Question

A mass of $10kg$ is balanced on a sensitive physical balance. A $1000kg$ mass is placed below $10kg$ mass at a distance of $1m$. How much additional mass will be required for balancing the physical balance?
A) $66 \times {10^{ - 15}}kg$
B) $6.7 \times {10^{ - 8}}kg$
C) $66 \times {10^{ - 12}}kg$
D) $6.7 \times {10^{ - 6}}kg$

Answer 1

Hint: Newton's law of gravitation states that the force between two unknown masses is directly proportional to the force acting between them. The force is inversely proportional to the square of distance between the masses. Also these masses experience acceleration due to gravity as well.

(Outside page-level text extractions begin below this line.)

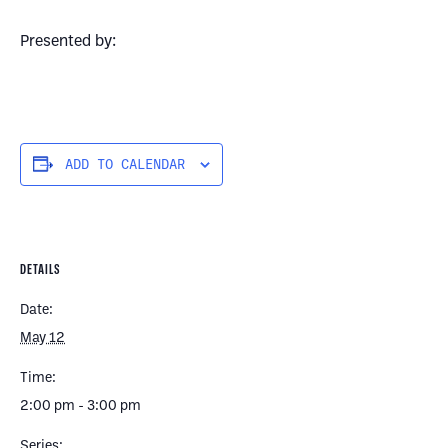
Presented by:
ADD TO CALENDAR
DETAILS
Date:
May 12
Time:
2:00 pm - 3:00 pm
Series: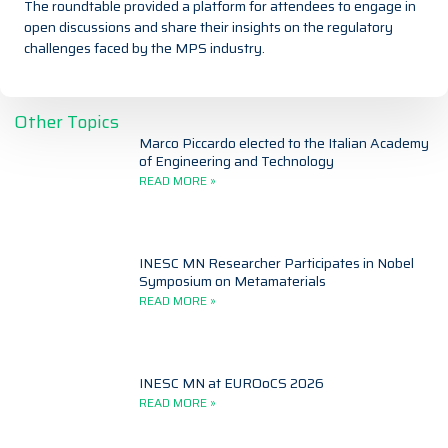
The roundtable provided a platform for attendees to engage in
open discussions and share their insights on the regulatory
challenges faced by the MPS industry.
Other Topics
Marco Piccardo elected to the Italian Academy
of Engineering and Technology
READ MORE »
INESC MN Researcher Participates in Nobel
Symposium on Metamaterials
READ MORE »
INESC MN at EUROoCS 2026
READ MORE »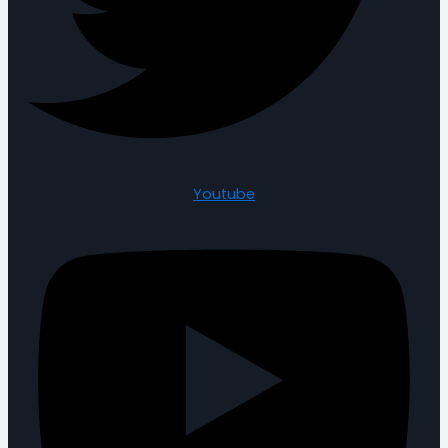
Youtube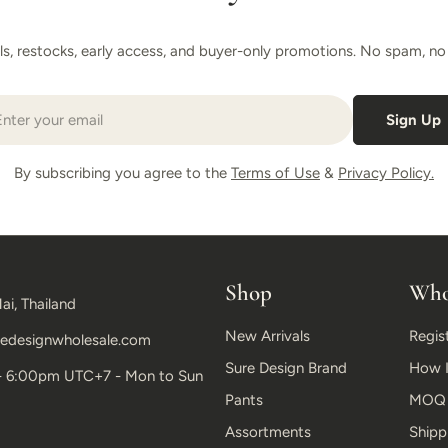
als, restocks, early access, and buyer-only promotions. No spam, no r
il
Sign Up
By subscribing you agree to the
Terms of Use
&
Privacy Policy.
Shop
Who
ai, Thailand
New Arrivals
Regis
edesignwholesale.com
Sure Design Brand
How I
- 6:00pm UTC+7 - Mon to Sun
Pants
MOQ &
Assortments
Shipp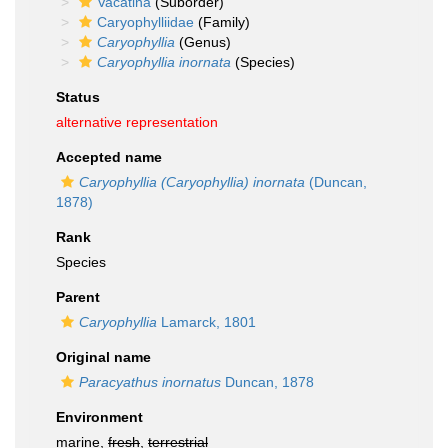
Vacatina
(Suborder)
Caryophylliidae
(Family)
Caryophyllia
(Genus)
Caryophyllia inornata
(Species)
Status
alternative representation
Accepted name
Caryophyllia (Caryophyllia) inornata
(Duncan,
1878)
Rank
Species
Parent
Caryophyllia
Lamarck, 1801
Original name
Paracyathus inornatus
Duncan, 1878
Environment
marine,
fresh
,
terrestrial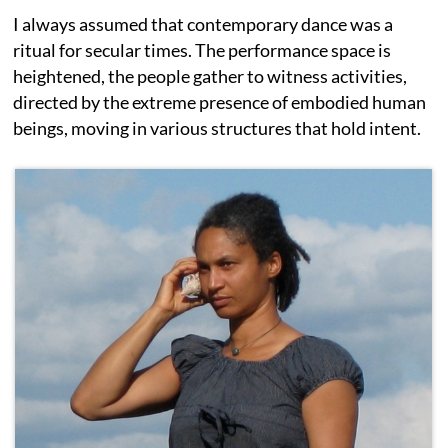
I always assumed that contemporary dance was a
ritual for secular times. The performance space is
heightened, the people gather to witness activities,
directed by the extreme presence of embodied human
beings, moving in various structures that hold intent.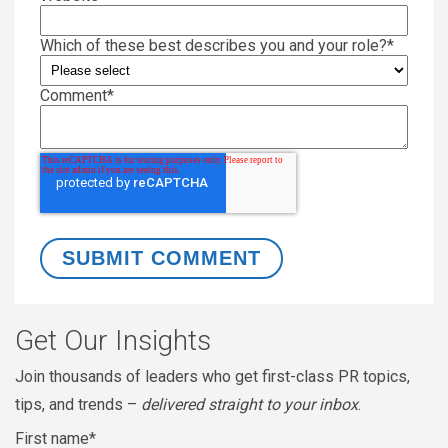
Which of these best describes you and your role?
*
Comment
*
Get Our Insights
Join thousands of leaders who get first-class PR topics,
tips, and trends –
delivered straight to your inbox
.
First name
*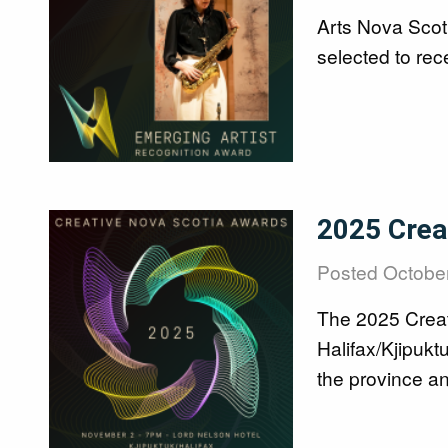
Arts Nova Scot
selected to re
Image
2025 Crea
Posted
October
The 2025 Creati
Halifax/Kjipukt
the province an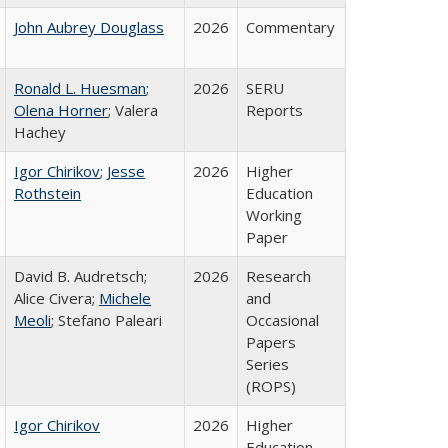
John Aubrey Douglass
2026
Commentary
Ronald L. Huesman
;
2026
SERU
Olena Horner
; Valera
Reports
Hachey
Igor Chirikov
;
Jesse
2026
Higher
Rothstein
Education
Working
Paper
David B. Audretsch;
2026
Research
Alice Civera;
Michele
and
Meoli
; Stefano Paleari
Occasional
Papers
Series
(ROPS)
Igor Chirikov
2026
Higher
Education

Complete step by step solution:
Using the Newton’s law of gravitation
$F = \dfrac{{GMm}}{{{r^2}}}$
$F$ is the force between the two bodies
$G$ is the gravitational constant
$M$ is mass for first body
$m$ is mass of second body
$r$ is distance between two bodies
$F = \dfrac{{6.6 \times {{10} ^ {- 11}} \times 10 \times 1000}} {1} $
$F = 6.6 \times {10^ {- 7}} N$
We know that,
$F = mg$
$g$ is acceleration due to gravity
Therefore,
$mg = 6.6 \times {10^ {- 7}} N$
$m = 6.7 \times {10^ {- 8}} kg$
The additional mass will be required for balancing the physical balance is $6.7 \times {10^ {- 8}} kg$.

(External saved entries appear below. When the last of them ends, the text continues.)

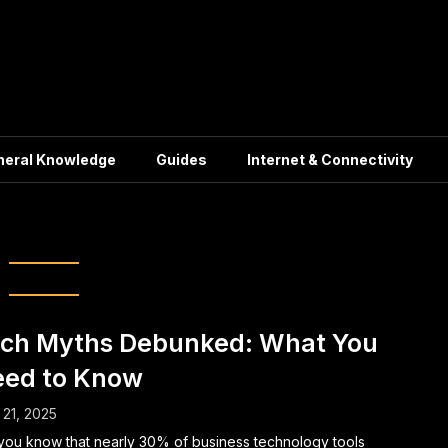
neral Knowledge
Guides
Internet & Connectivity
 Industry Myths
ch Myths Debunked: What You
ed to Know
21, 2025
you know that nearly 30% of business technology tools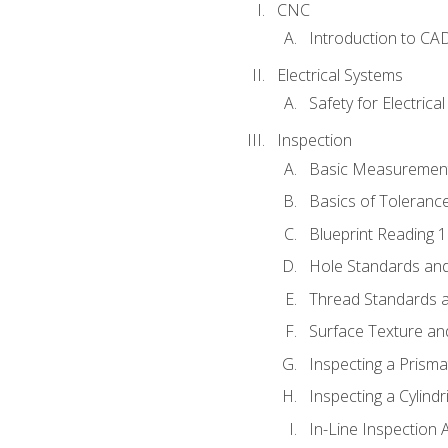
CNC
Introduction to CA
Electrical Systems
Safety for Electrica
Inspection
Basic Measuremen
Basics of Toleranc
Blueprint Reading 
Hole Standards and
Thread Standards a
Surface Texture an
Inspecting a Prisma
Inspecting a Cylindr
In-Line Inspection 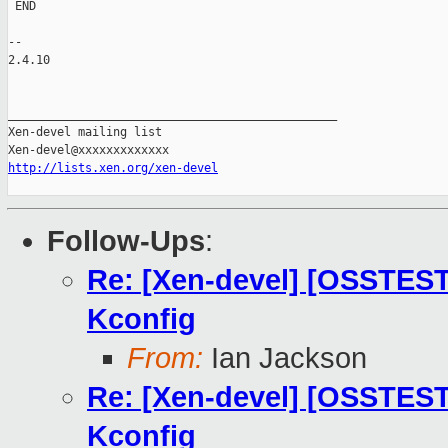
 END

-- 

2.4.10

_______________________________________________

Xen-devel mailing list

http://lists.xen.org/xen-devel
Follow-Ups
:
Re: [Xen-devel] [OSSTES
Kconfig
From:
Ian Jackson
Re: [Xen-devel] [OSSTES
Kconfig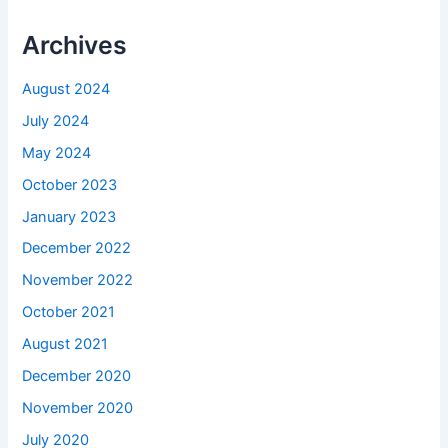
Archives
August 2024
July 2024
May 2024
October 2023
January 2023
December 2022
November 2022
October 2021
August 2021
December 2020
November 2020
July 2020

Hence the correct option is B.

Note: It depends on the masses involved and the space between them. Gravitational strength is still attractive. In the world, any object attracts some other object along a line that joins it by force. As force is the quantity of a vector, the sum of the vectors of all parts of the shell refers to the net force, which equals one force estimate from the midpoint or centre of mass of the sphere. A hollow spherical shell has a gravitational force zero on an object.